From: llvm-dev <llvm-dev-bounces@lists.llvm.org> On Behalf Of Philip Reames
via llvm-dev
Sent: den 24 april 2019 02:50
To: llvm-dev <llvm-dev@lists.llvm.org>
Subject: [llvm-dev] Accelerating TLI getLibFunc lookups

TLDR: Figuring out whether a declaration is a TLI LibFunc is slow. We
hammer that path in CGP. I'm proposing storing the ID of a TLI LibFunc in
the same IntID field in Function we use for IntrinsicID to make that fast.
Looking into a compile time issue during codegen (LLC) for a large IR file,
I came across something interesting. Due to the presence of a very large
number of intrinsics in the particular example, we were spending almost 30%
of time in CodeGenPrep::optimizeCallInst, and within that, almost all of it
in the FortifiedLibCallSimplifier. Now, since the IR file in question has
no fortified libcalls, that seemed a bit odd.
Looking into, it turns out that figuring out that an arbitrary direct call
is *not* a call to a LibCall requires a full name normalization and table
lookup that a successful one does. We could simply make the lookup itself
faster - it looks like we could probably tablegen a near optimal character
switch lookup table - but that still leaves us with the normalization. We
could cache the lookup, but then we have an analysis invalidation problem
for all users of TLI. Not unsolvable, but not fun if we have a better
option.
Instead, I noticed that we have no overlap between intrinsics, and target
library functions. Assuming we're happy with that, and don't see that
changing in the future, that gives us an opportunity. We could cache the
libfunc ID into the Function itself, just like we do for intrinsics today.
What would that look like in practice you ask?
• We'd move the definition of LibFunc into
include/IR/TargetLibraryFunctions.h/def (only the enum, not the rest of
TLI)
• We'd change IntID field in GlobalValue to be union of IntrinsicID and
LibFunc.
• We'd change Function::getIntrisicID to check the HasLLVMReservedName flag
(already existing), and return Intrinsic::not_inrinsic value if not set.
• We'd add a corresponding getLibFuncID, and isLibFunc function to
Function.
• We'd modify recalculateIntrinsicID to compute the libfunc enum as well.
The tradeoff is that function construction and renaming would become
slightly slower, but determining whether a function was a library function
would become fast. We could also populate the value lazily, but that seems
like complexity with little benefit.
Thoughts? Objections? Better ideas?
If folks are on board with this, I'm happy to prepare a patch.
Philip

So if we know that an there are no intrinsic calls being simplified
by the FortifiedLibCallSimplifier, then I guess that we could
early out and return false inside the if

  IntrinsicInst *II = dyn_cast<IntrinsicInst>(CI);
  if (II) {
     ...
  }

that is before the FortifiedLibCallSimplifier simplifications.
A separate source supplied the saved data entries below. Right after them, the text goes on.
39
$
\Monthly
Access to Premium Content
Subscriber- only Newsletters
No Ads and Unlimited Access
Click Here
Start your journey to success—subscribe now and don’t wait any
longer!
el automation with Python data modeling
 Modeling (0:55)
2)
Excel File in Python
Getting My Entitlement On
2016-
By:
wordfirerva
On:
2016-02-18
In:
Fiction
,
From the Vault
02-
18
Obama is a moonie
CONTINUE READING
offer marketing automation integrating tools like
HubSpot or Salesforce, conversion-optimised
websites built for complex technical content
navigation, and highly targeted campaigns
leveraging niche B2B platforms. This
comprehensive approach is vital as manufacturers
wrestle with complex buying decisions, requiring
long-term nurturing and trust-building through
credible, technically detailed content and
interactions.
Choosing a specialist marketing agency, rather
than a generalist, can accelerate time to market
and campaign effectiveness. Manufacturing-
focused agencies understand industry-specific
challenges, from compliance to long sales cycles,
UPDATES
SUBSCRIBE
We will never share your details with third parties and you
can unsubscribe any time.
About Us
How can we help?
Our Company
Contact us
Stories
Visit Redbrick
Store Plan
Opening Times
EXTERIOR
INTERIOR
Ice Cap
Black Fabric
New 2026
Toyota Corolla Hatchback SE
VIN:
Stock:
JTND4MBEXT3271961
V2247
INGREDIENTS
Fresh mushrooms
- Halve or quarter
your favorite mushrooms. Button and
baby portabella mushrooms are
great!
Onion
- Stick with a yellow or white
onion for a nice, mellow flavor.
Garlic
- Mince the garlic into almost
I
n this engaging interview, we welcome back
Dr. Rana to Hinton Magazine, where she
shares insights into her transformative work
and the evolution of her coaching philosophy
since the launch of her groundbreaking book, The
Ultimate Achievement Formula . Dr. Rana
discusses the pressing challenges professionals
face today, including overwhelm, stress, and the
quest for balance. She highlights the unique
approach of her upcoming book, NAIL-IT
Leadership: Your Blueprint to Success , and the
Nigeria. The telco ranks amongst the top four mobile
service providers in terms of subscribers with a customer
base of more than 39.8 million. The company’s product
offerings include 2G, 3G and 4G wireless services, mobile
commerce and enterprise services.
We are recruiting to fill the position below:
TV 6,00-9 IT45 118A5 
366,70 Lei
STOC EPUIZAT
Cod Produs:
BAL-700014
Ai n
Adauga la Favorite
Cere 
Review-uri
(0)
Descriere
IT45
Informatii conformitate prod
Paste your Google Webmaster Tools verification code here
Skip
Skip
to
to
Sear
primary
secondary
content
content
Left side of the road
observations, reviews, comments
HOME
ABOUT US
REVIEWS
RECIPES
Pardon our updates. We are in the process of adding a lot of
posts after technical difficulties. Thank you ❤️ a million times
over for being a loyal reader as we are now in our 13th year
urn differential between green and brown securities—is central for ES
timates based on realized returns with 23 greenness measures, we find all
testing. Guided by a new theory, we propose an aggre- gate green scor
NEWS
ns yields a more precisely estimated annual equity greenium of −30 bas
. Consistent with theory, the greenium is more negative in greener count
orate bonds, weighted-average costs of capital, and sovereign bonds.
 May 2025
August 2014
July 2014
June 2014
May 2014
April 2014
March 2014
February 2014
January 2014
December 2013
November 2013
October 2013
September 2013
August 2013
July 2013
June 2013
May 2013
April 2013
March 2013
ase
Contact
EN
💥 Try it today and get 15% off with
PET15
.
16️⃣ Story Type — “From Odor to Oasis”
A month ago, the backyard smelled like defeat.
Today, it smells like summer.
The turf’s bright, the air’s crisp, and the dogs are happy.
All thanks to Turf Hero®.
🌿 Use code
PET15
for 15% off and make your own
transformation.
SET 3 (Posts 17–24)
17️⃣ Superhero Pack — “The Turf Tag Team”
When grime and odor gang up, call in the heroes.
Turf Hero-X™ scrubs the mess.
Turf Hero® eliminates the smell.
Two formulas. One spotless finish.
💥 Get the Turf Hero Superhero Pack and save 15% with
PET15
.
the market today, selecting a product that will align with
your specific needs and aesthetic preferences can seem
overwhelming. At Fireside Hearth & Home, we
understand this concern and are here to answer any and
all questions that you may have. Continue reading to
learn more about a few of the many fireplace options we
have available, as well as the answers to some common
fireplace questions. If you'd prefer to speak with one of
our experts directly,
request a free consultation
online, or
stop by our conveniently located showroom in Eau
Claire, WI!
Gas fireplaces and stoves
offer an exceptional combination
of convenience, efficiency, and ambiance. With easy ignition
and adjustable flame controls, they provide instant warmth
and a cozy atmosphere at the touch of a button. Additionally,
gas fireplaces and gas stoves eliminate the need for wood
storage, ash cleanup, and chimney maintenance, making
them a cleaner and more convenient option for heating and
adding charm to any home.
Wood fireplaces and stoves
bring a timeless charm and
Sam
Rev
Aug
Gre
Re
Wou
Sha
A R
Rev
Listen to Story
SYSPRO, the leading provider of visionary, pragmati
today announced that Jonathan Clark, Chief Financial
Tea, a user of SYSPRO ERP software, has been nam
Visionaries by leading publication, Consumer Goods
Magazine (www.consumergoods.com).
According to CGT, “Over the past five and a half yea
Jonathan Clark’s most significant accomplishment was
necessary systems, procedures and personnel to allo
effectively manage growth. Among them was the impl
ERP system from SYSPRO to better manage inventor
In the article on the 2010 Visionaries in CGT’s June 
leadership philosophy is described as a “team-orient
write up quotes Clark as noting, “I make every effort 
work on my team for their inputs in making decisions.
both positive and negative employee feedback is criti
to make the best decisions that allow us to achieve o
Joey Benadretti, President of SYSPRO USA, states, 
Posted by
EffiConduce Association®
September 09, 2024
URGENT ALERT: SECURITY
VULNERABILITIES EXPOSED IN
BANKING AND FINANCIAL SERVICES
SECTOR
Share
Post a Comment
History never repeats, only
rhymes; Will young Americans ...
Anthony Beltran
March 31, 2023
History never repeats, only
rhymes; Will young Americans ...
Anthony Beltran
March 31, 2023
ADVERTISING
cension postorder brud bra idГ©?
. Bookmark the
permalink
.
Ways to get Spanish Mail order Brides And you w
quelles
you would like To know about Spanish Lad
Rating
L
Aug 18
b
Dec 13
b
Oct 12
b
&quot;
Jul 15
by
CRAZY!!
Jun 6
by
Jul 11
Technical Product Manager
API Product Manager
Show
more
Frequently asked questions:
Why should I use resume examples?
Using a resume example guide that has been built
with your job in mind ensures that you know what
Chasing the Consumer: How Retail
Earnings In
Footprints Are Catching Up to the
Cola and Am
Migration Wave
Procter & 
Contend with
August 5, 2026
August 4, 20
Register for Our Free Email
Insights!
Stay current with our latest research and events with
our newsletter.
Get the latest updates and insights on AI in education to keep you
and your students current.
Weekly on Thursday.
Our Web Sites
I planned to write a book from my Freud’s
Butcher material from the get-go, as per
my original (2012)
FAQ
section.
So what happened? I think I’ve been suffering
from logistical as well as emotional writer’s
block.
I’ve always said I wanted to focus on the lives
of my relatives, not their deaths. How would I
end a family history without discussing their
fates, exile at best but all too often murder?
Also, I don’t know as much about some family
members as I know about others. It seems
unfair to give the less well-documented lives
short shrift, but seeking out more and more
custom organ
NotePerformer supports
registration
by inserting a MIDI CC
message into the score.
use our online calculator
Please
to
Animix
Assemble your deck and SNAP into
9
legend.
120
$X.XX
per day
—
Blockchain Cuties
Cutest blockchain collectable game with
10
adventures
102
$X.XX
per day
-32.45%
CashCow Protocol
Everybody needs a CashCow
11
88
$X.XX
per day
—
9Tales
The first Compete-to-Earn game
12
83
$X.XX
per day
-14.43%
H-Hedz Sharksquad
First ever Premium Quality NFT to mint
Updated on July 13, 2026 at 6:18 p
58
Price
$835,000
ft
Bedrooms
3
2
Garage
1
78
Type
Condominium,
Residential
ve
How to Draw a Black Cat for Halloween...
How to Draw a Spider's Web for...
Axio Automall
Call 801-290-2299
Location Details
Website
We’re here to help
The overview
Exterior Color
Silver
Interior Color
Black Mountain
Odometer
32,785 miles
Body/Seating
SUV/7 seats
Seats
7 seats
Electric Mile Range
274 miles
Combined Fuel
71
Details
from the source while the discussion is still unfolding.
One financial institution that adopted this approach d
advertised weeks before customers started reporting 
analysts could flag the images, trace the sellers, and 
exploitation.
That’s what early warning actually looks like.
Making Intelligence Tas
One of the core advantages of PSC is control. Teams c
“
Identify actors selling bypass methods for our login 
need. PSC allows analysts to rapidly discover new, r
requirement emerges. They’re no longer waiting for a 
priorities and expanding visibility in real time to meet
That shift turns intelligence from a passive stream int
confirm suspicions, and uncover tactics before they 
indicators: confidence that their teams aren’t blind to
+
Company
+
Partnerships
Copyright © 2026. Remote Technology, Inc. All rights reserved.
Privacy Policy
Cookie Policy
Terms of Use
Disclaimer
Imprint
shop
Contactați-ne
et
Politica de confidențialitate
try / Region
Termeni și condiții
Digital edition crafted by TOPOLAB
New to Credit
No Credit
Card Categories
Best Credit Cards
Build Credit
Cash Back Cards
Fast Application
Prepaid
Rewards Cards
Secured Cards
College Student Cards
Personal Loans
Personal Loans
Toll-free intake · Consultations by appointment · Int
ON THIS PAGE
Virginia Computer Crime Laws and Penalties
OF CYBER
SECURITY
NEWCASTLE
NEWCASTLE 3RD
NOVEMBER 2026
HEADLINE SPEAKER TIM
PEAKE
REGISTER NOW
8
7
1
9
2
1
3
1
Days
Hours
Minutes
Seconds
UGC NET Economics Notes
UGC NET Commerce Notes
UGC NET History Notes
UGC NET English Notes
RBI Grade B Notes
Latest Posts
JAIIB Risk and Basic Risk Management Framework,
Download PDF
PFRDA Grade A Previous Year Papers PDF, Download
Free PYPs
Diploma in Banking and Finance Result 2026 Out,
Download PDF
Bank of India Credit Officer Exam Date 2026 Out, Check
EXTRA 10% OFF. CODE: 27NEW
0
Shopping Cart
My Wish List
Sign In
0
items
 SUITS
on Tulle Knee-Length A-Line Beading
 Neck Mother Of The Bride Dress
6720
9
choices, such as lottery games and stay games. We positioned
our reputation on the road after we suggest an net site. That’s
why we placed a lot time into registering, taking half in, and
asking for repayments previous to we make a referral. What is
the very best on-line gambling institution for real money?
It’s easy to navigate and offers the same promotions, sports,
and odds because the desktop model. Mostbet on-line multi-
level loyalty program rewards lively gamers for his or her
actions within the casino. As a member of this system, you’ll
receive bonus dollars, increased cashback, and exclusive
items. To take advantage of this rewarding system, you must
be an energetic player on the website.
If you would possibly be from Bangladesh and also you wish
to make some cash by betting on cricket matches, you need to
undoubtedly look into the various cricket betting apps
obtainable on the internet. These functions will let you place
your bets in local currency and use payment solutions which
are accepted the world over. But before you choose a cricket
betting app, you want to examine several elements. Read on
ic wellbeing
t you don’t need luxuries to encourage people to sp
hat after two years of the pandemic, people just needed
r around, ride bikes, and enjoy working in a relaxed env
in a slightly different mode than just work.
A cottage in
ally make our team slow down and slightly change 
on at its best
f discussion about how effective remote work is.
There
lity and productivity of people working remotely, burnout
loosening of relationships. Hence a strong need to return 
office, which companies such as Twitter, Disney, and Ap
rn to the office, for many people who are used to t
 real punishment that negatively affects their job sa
That would at least reduce the amount of time spend in the
FortifiedLibCallSimplifier trying to lookup intrinsics.

And if there are some intrinsics that should be dealt with by
the FortifiedLibCallSimplifier we could make sure we fallthrough
by adding some cases to the switch inside that if statement.

Such a solution is ofcourse not as general as the one you are
suggesting, but it might be a simple solution if the problem
is that we try to lookup intrinsic calls inside the
FortifiedLibCallSimplifier.

Your framing does work for this particular use case. This is actually
how I figured out what was going on. But while CGP is the codepath
which showed up hot in this example, I'm sure there are others.
Filtering within getLibFunc is also a possibility, which is slightly
more general. But both variants leave open the same problem for a
module which is heavy on non-intrinsic non-libfunc calls. The advantage
of my proposed scheme is that all calls are treated equally.